Allows Stata operations on Julia DataFrames by exporting it to Stata, running a .do file, and re-importing the result into Julia. Requires a copy of Stata. Tested on OSX and Windows.
Using julia > 1.0:
pkg> add http://github.com/jmboehm/StataCall.jl.git
The package tries to detect your Stata executable automatically by seaching in the most common file paths (under OSX). If it does not find it, it expects you to pass it in the STATA_BIN
environment variable.
srand(1)
ENV["STATA_BIN"] = "C:\\Program Files (x86)\\Stata13\\StataMP-64.exe" # this is my location of the Stata executable
df = DataFrame(myint = Int64.(floor.(100.*rand(Float64, 10))), myfloat = rand(Float64, 10))

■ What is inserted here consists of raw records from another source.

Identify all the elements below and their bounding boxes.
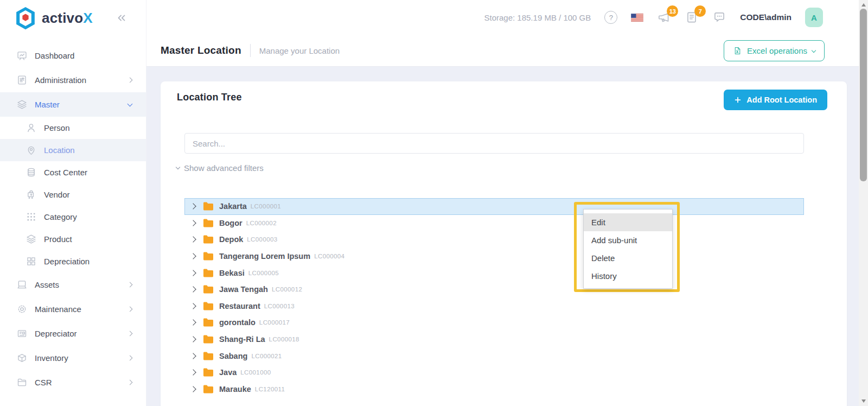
- expand-chevron-icon[interactable]: [190, 270, 196, 276]
- folder-icon: [203, 335, 214, 344]
- sidebar-nav: Dashboard Administration Master: [0, 43, 146, 395]
- context-menu-item-add-sub-unit[interactable]: Add sub-unit: [584, 231, 672, 249]
- sidebar-item-vendor[interactable]: Vendor: [0, 183, 146, 206]
- sidebar-item-csr[interactable]: CSR: [0, 370, 146, 395]
- tree-row-jakarta[interactable]: Jakarta LC000001: [184, 198, 804, 215]
- advanced-filters-label: Show advanced filters: [184, 163, 264, 173]
- csr-icon: [16, 377, 28, 388]
- tree-row-gorontalo[interactable]: gorontalo LC000017: [184, 314, 804, 331]
- announcements-icon[interactable]: 13: [657, 10, 671, 24]
- sidebar-item-label: Dashboard: [35, 51, 128, 60]
- tree-row-depok[interactable]: Depok LC000003: [184, 231, 804, 248]
- location-code: LC000003: [247, 236, 277, 243]
- sidebar-item-depreciation[interactable]: Depreciation: [0, 250, 146, 272]
- cost-center-icon: [25, 167, 37, 178]
- expand-chevron-icon[interactable]: [190, 237, 196, 243]
- tree-row-sabang[interactable]: Sabang LC000021: [184, 347, 804, 364]
- dashboard-icon: [16, 50, 28, 61]
- context-menu-item-edit[interactable]: Edit: [584, 213, 672, 231]
- folder-icon: [203, 318, 214, 327]
- sidebar-item-assets[interactable]: Assets: [0, 272, 146, 297]
- chevron-down-icon: [812, 48, 816, 52]
- scrollbar[interactable]: [859, 0, 868, 406]
- help-icon[interactable]: ?: [604, 11, 617, 24]
- depreciator-icon: [16, 328, 28, 339]
- avatar[interactable]: A: [805, 8, 823, 27]
- location-name: Bekasi: [219, 269, 245, 277]
- location-name: Tangerang Lorem Ipsum: [219, 252, 310, 261]
- chat-icon[interactable]: [712, 10, 726, 24]
- tree-row-restaurant[interactable]: Restaurant LC000013: [184, 298, 804, 315]
- language-flag-icon[interactable]: [631, 14, 643, 22]
- sidebar-item-maintenance[interactable]: Maintenance: [0, 297, 146, 321]
- location-tree-card: Location Tree Add Root Location Show adv…: [161, 81, 847, 406]
- expand-chevron-icon[interactable]: [190, 287, 196, 293]
- scrollbar-down-arrow[interactable]: [861, 399, 866, 403]
- master-icon: [16, 99, 28, 110]
- expand-chevron-icon[interactable]: [190, 353, 196, 359]
- tree-row-marauke[interactable]: Marauke LC120011: [184, 381, 804, 398]
- sidebar-collapse-icon[interactable]: [116, 12, 127, 24]
- sidebar-item-cost-center[interactable]: Cost Center: [0, 161, 146, 183]
- expand-chevron-icon[interactable]: [190, 204, 196, 210]
- sidebar-item-label: Inventory: [35, 353, 128, 363]
- folder-icon: [203, 202, 214, 211]
- expand-chevron-icon[interactable]: [190, 253, 196, 259]
- add-root-location-label: Add Root Location: [746, 96, 817, 104]
- sidebar-item-inventory[interactable]: Inventory: [0, 346, 146, 370]
- location-code: LC000004: [314, 253, 344, 259]
- tree-row-bekasi[interactable]: Bekasi LC000005: [184, 264, 804, 281]
- chevron-icon: [127, 356, 133, 361]
- context-menu: Edit Add sub-unit Delete History: [583, 209, 673, 289]
- expand-chevron-icon[interactable]: [190, 320, 196, 326]
- expand-chevron-icon[interactable]: [190, 303, 196, 309]
- scrollbar-thumb[interactable]: [860, 9, 867, 181]
- location-code: LC000002: [246, 220, 277, 226]
- sidebar-item-master[interactable]: Master: [0, 92, 146, 117]
- expand-chevron-icon[interactable]: [190, 370, 196, 376]
- sidebar-item-dashboard[interactable]: Dashboard: [0, 43, 146, 68]
- activox-logo-icon: [14, 6, 37, 30]
- sidebar-item-person[interactable]: Person: [0, 117, 146, 139]
- person-icon: [25, 122, 37, 134]
- tree-row-java[interactable]: Java LC001000: [184, 364, 804, 381]
- tree-row-tangerang-lorem-ipsum[interactable]: Tangerang Lorem Ipsum LC000004: [184, 248, 804, 265]
- context-menu-item-history[interactable]: History: [584, 267, 672, 285]
- context-menu-item-delete[interactable]: Delete: [584, 249, 672, 267]
- advanced-filters-toggle[interactable]: Show advanced filters: [176, 163, 264, 173]
- add-root-location-button[interactable]: Add Root Location: [724, 90, 827, 110]
- location-name: Sabang: [219, 352, 247, 360]
- folder-icon: [203, 219, 214, 227]
- expand-chevron-icon[interactable]: [190, 386, 196, 392]
- chevron-icon: [127, 282, 133, 288]
- news-icon[interactable]: 7: [685, 10, 699, 24]
- sidebar-item-label: Master: [35, 100, 128, 109]
- page-title-bar: Master Location Manage your Location Exc…: [146, 35, 859, 67]
- sidebar-item-label: Cost Center: [44, 168, 128, 177]
- expand-chevron-icon[interactable]: [190, 220, 196, 226]
- folder-icon: [203, 302, 214, 310]
- sidebar-item-product[interactable]: Product: [0, 228, 146, 250]
- tree-row-bogor[interactable]: Bogor LC000002: [184, 215, 804, 232]
- sidebar-item-administration[interactable]: Administration: [0, 68, 146, 92]
- expand-chevron-icon[interactable]: [190, 336, 196, 342]
- folder-icon: [203, 252, 214, 261]
- tree-row-jawa-tengah[interactable]: Jawa Tengah LC000012: [184, 281, 804, 298]
- sidebar-item-location[interactable]: Location: [0, 139, 146, 161]
- depreciation-icon: [25, 256, 37, 267]
- sidebar-item-category[interactable]: Category: [0, 206, 146, 228]
- card-heading: Location Tree: [177, 92, 242, 103]
- search-input[interactable]: [184, 133, 804, 154]
- chevron-icon: [127, 101, 133, 106]
- location-name: Restaurant: [219, 302, 260, 310]
- user-menu[interactable]: CODE\admin: [740, 12, 792, 22]
- location-code: LC000005: [248, 270, 279, 276]
- location-code: LC001000: [240, 369, 271, 376]
- sidebar: activoX Dashboard Administration: [0, 0, 146, 406]
- top-header: Storage: 185.19 MB / 100 GB ? 13 7 CODE\…: [146, 0, 859, 35]
- sidebar-item-depreciator[interactable]: Depreciator: [0, 321, 146, 346]
- scrollbar-up-arrow[interactable]: [861, 3, 866, 7]
- tree-row-shang-ri-la[interactable]: Shang-Ri La LC000018: [184, 331, 804, 348]
- excel-operations-button[interactable]: Excel operations: [724, 40, 825, 61]
- location-code: LC000012: [272, 286, 302, 293]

instructions = ["gen newvar1 = myint + myfloat";
"gen newvar2 = floor(_n/2)";
"bysort newvar2: egen newvar3 = mean(newvar1)"
]
dfOut = StataCall.stataCall(instructions, df)
The main function is stataCall()
. The full form is
stataCall(commands::Array{String,1},
dfIn::DataFrame,
retrieveData::Bool = true,
doNotEscapeCharacters::Bool = false,
quiet::Bool = false
)
commands
is a vector ofString
that is the series of statements that you want to pass to Stata.dfIn
is an (optional)DataFrame
that you want Stata to open before starting to execute thecommands
.retrieveData
is aBool
that says whether you want to retrieve the data after your last command. Iftrue
, it will be returned as aDataFrame
.doNotEscapeCharacters
is aBool
that determines whether the strings incommands
should be escaped.quiet
is aBool
that determines whether the Stata output should be suppressed if everything went well. If the script did not finish, output will be displayed.
The function can also be called without the dfIn
argument, in which case it starts with an empty dataset.
- Log only the body of the Stata output, not headers and footers
- Handle Inf's in DataFrame
- Support Linux; have better way of finding Stata binary under Windows
- Better sync between Julia's variable types and Stata's
- Allow an interactive mode by creating a REPL in Stata and feeding it the commands from Julia. Might be slow because we can pass data only via the hard disk (except under Windows).